Monday, Jan. 8, from 6:45 – 9 pm at SEIU Local 2
215 Golden Gate Avenue near Civic Center BART station
Information, discussion & community! Monday Night Forum!!
Occupy Forum is an opportunity for open and respectful dialogue
on all sides of these critically important issues
How the Current Tech Boom and Low
Unemployment Rate Give Bay Area Service Workers Considerable Power
Ever notice all the HELP WANTED or NOW HIRING signs in windows of service industry establishments — like cafes, restaurant, bars, stores and shops — throughout the Bay Area? The current unemployment rate in San Francisco is 2.3%, its at an all-time historical low. The causes are various, but it’s clearly due to the tech boom and astronomically high housing costs creating a massive labor shortage.
But this situation gives workers an incredible amount of power, which has largely gone untapped. This inquiry draws on participants’ own employment situation, borrowing from Beverly Silver’s ideas of workplace power (from her monumental book Forces of Labor), to find ways to leverage this condition — of low unemployment and high demand — to the advantage of the working class.
Examples will be given in the presentation (e.g. ILWU Local 10 here in the Bay Area has both associational power due to its union having a master contract at all 29 ports on the West Coast and workplace bargaining power due to ILWU’s strategic location at the chokepoint of the docks). We need to identify our power in our workplaces and strategize ways to leverage this power for higher wages, better conditions and social change, which is even more necessary as Trump enables attacks on the working class, especially state-level targeting of immigrants and Muslims.
Come prepared to talk, share your own experiences, analyze all of our living/working conditions here in the Bay Area, and collectively strategize how to fight smarter, stronger — and in order to win!

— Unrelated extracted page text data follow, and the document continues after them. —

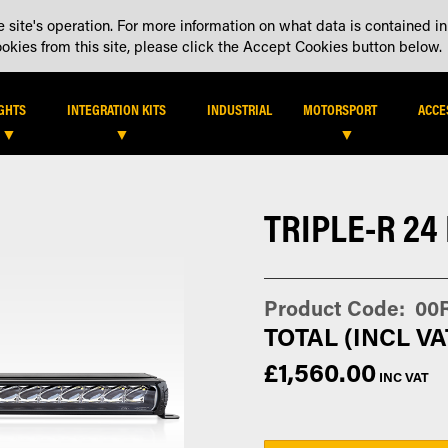
 site's operation. For more information on what data is contained in
DEALER LOCATOR
DEALE
kies from this site, please click the Accept Cookies button below.
IGHTS
INTEGRATION KITS
INDUSTRIAL
MOTORSPORT
ACCE
TRIPLE-R 24
Product Code
00
£1,560.00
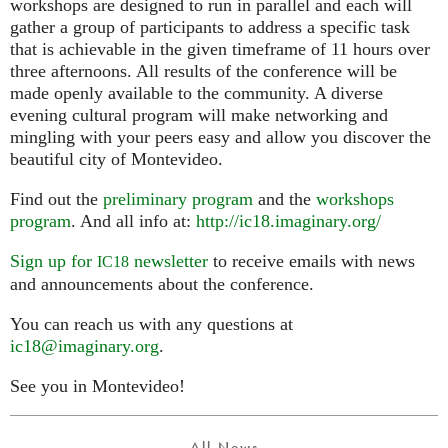
workshops are designed to run in parallel and each will
gather a group of participants to address a specific task
that is achievable in the given timeframe of 11 hours over
three afternoons. All results of the conference will be
made openly available to the community. A diverse
evening cultural program will make networking and
mingling with your peers easy and allow you discover the
beautiful city of Montevideo.
Find out the
preliminary program
and the
workshops
program
. And all info at:
http://ic18.imaginary.org/
Sign up for
newsletter
to receive emails with news
IC18
and announcements about the conference.
You can reach us with any questions at
ic18@imaginary.org
.
See you in Montevideo!
All News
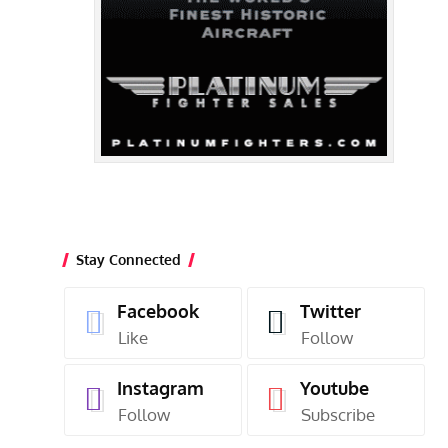
Stay Connected
Facebook
Twitter
Like
Follow
Instagram
Youtube
Follow
Subscribe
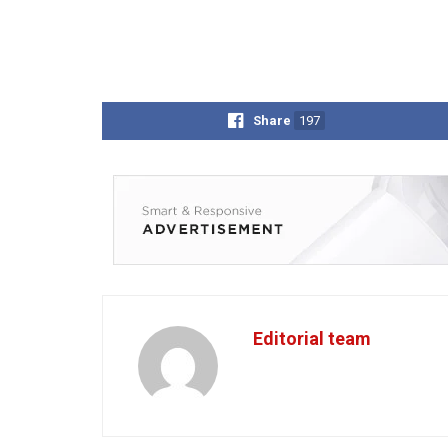
Share
197
Editorial team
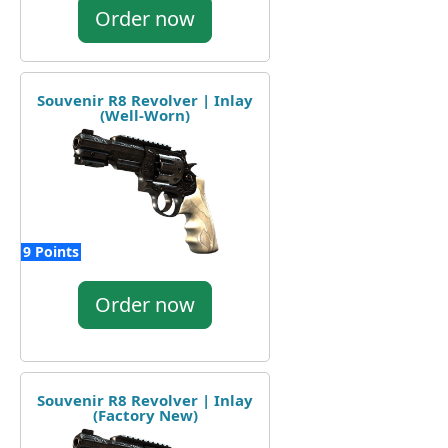
Order now
Souvenir R8 Revolver | Inlay
(Well-Worn)
9 Points
Order now
Souvenir R8 Revolver | Inlay
(Factory New)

Gifford Hartman is an adult educator, labor trainer, working class historian, and has been a rank-and-file militant in various industries (organized by the SEIU, ILWU and IWW), and presently teaches EFL/ESL in the unorganized adult education sector. He is a founding member of the Global Supply Chains Study/Research Group, which helps organize conferences and facilitates workshops for logistics workers to “scaffold” each other to a deeper understanding of how work in their various sectors is part of the same production process and how their collective power could be leveraged to strengthen their struggles.